Collecting freight data

The federal collection of data could also inform policy decisions, such as using data to allow federal, state and local policymakers to see where the bottlenecks are and document whether grants addressed those bottlenecks, witnesses said. Data on the movement of goods at the regional or mega-regional scale could also serve to encourage state and local collaborations to address problems.

Related to data collection is data sharing and the government efforts to encourage freight transportation to utilize technology that can relieve congestion and ensure supply chain efficiencies, witnesses said. An example of using technology in this manner would be enabling delivery trucks to see in real time where there’s parking availability so that they can park their trucks and deliver packages.

Federal grants should be more flexible

Meanwhile, grant programs supported by the surface transportation bill, such as the Infrastructure for Rebuilding America (INFRA) discretionary grant program, should encourage cross-border coordination between states. Grant programs should also promote multimodal investments and give states some flexibility in how they dole out federal grant money.

“We need the federal programs to provide flexibility so states can choose what works best,” said Jim Tymon, executive director of the American Association of State Highway and Transportation Officials.

States can use federal dollars to set up mini-INFRA grants within the state, enabling localities to address bottlenecks, Tymon said.

Freight’s contribution to GHG emissions

While supply chain efficiencies are one issue that the next surface transportation bill should address, the other is freight transportation’s environmental footprint. Freight transportation is expected to emit more than 500 million metric tonnes of greenhouse gas (GHG) emissions in 2020, according to Holmes-Norton.

To address freight transportation’s portion of GHG emissions, the federal government should consider incentives to promote infrastructure that support the charging of electric vehicles, said Jason Mathers, director of vehicle and freight strategy for the Environmental Defense Fund.

The government should also create a commission that would develop strategies to transition drayage trucks to be zero emissions by 2030, Mathers said.

“Drayage trucks – which transport goods over short distances, for example, hauling cargo in and out of ports and rail yards – are often old and poorly maintained. The low-speed, high idling operation of these vehicles exacerbates the shortcomings of diesel emission control equipment. These vehicles also operate in densely populated areas,” Mathers said in written testimony.

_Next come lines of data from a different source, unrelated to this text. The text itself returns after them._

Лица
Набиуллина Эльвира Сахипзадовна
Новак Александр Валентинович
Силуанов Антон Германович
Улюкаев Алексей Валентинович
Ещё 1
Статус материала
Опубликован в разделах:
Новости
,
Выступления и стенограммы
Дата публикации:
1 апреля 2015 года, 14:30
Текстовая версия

He continued, “Given that the performance requirements of drayage operations pair well with the EV [electric vehicle] drivetrain, and the urgent need to drive down pollution around ports and rail yards, a federal commission should be established to develop recommendations for transitioning these vehicles to zero emissions by 2030.”

The railroads’ role

Although Congress’ surface transportation bill has traditionally addressed highway-oriented transportation, the FAST Act included the railroads.

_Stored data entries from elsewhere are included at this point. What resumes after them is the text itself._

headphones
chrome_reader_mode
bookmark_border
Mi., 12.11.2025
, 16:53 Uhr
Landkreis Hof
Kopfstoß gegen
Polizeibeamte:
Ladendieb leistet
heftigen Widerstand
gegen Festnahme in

While the Class I railroads privately invest in their network infrastructure, the smaller shortline railroad companies need a tax credit to support their network investments. Short lines also support first- and last-mile deliveries. Chuck Baker, president of the American Short Line and Regional Railroad Association, called for the permanent passage of the 45G tax credit, which incentivizes such investments.

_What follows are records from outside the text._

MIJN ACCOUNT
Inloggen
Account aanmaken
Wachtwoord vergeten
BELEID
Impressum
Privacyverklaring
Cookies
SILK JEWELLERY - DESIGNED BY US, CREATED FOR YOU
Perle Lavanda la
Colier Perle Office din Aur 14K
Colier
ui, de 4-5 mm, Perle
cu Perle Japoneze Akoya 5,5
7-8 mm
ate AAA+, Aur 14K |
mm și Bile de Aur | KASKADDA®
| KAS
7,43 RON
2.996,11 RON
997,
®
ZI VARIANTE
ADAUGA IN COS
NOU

Ian Jefferies, president of the Association of American Railroads, called for the federal government to allow industries to develop technology that promotes safety and efficiency. Jefferies also called for a fully-funded Section 130 program, which addresses rail-grade separations or rail-highway crossings. He also said the federal government should make the program more flexible, so that the railroads can upgrade their devices at grade separations as more advanced technology becomes available.